Bahreïn, considéré comme le berceau de la civilisation humaine, est un modèle de société bâtie sur les valeurs de tolérance et de coexistence pacifique. C’est aussi un modèle en matière de réformes et de développement, dont les bases ont été fondées par S.M. le Roi Hamad bin Isa Al Khalifa, à travers la Constitution, précisément pour enraciner ces valeurs.
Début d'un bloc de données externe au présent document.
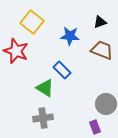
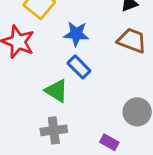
blue star: (70, 36) -> (76, 34), moved
purple rectangle: (95, 127) -> (109, 142), moved, turned -40

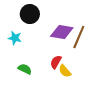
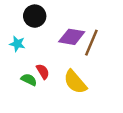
red semicircle: (56, 62) -> (43, 72), moved, turned 120
yellow semicircle: (65, 71) -> (75, 82), size x1.6

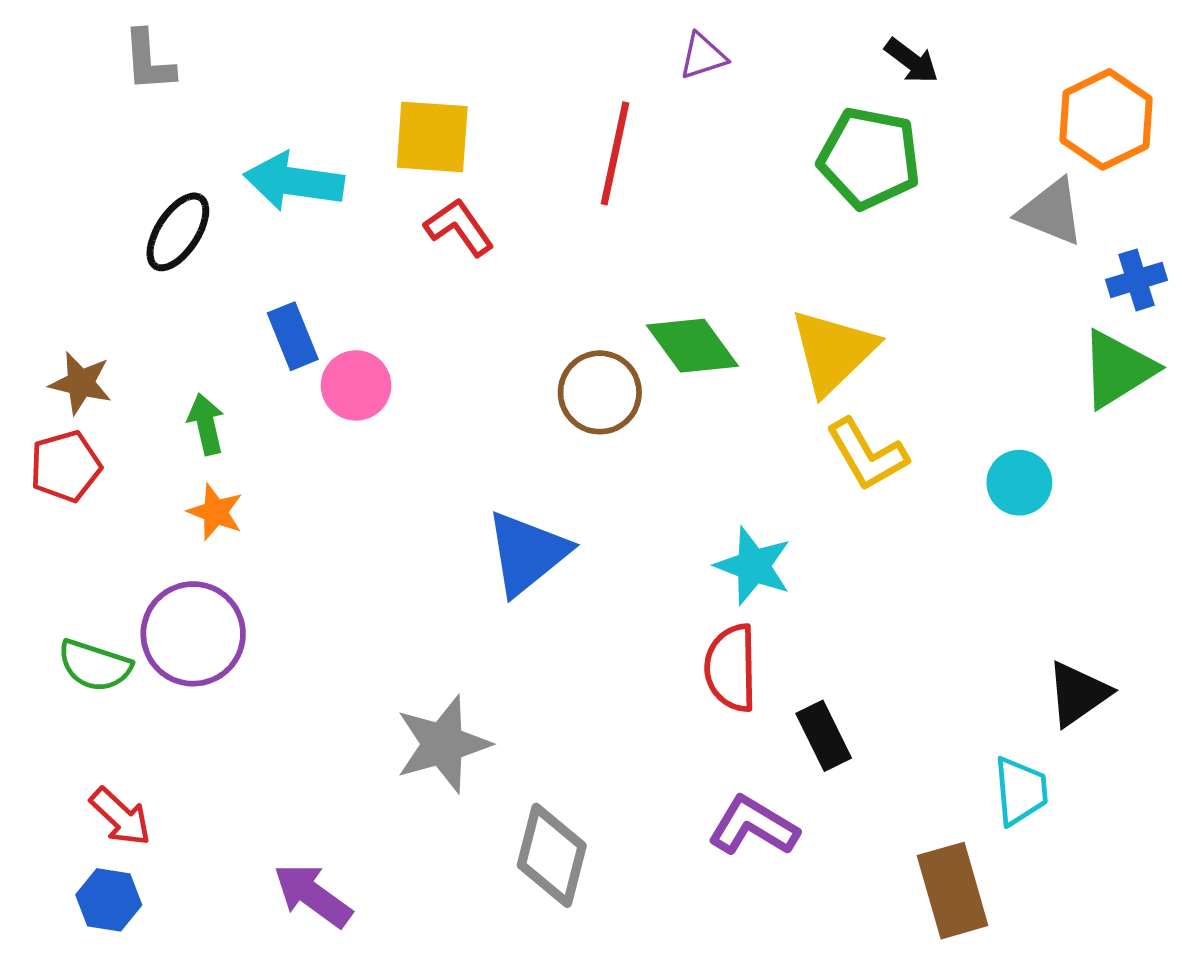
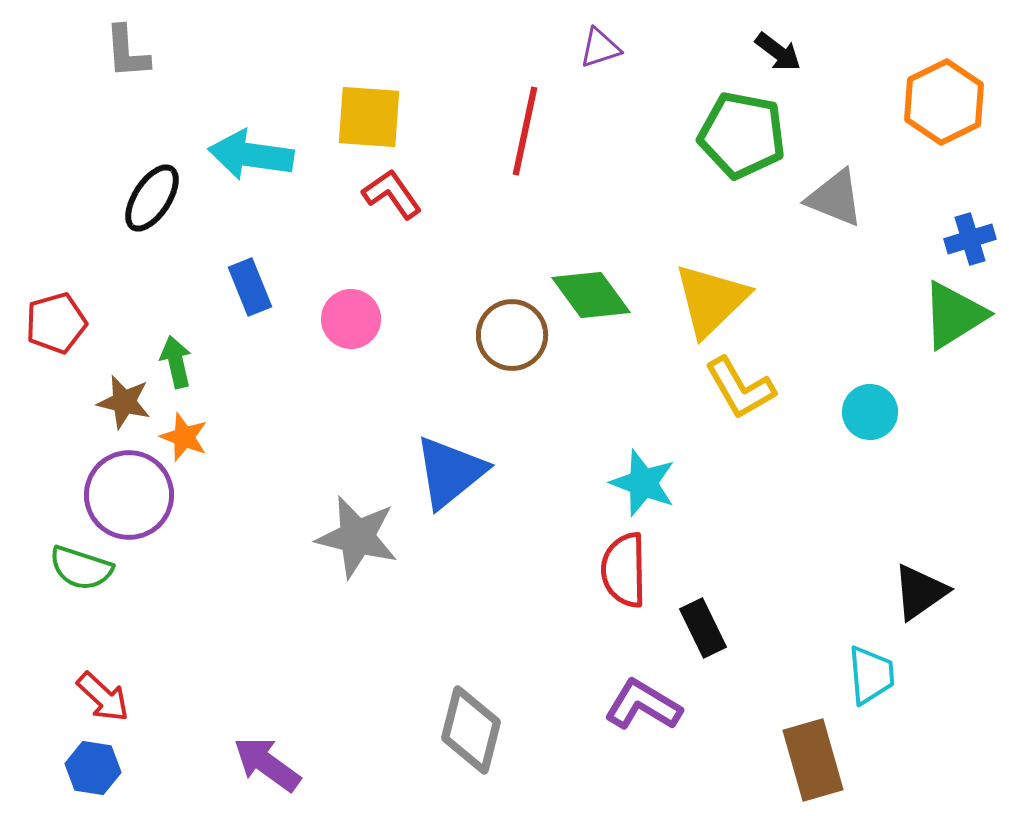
gray triangle: (1051, 212) -> (835, 198), moved
brown star: (81, 383) -> (124, 402), moved
pink circle: (356, 385) -> (351, 319), moved
red pentagon: (65, 466) -> (56, 323), moved
purple circle: (193, 634) -> (129, 495), moved
gray star: (443, 744) -> (357, 537), moved, turned 30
Et, à cet égard, le Royaume prend toutes les mesures nécessaires pour les incarner. Il importe de souligner que la communauté française à Bahreïn est très appréciée… Les projets francophones trouvent, d’ailleurs, des échos positifs, avec le souhait, manifeste, d’apprendre votre langue. Au niveau économique, les relations commerciales se sont intensifiées entre nos deux pays.

Enfin, dans le domaine touristique et culturel, la France est devenue l’une des destinations préférées des Bahreïnis. Nous espérons que la coopération et le travail commun se poursuivront dans l’intérêt de nos deux nations amies.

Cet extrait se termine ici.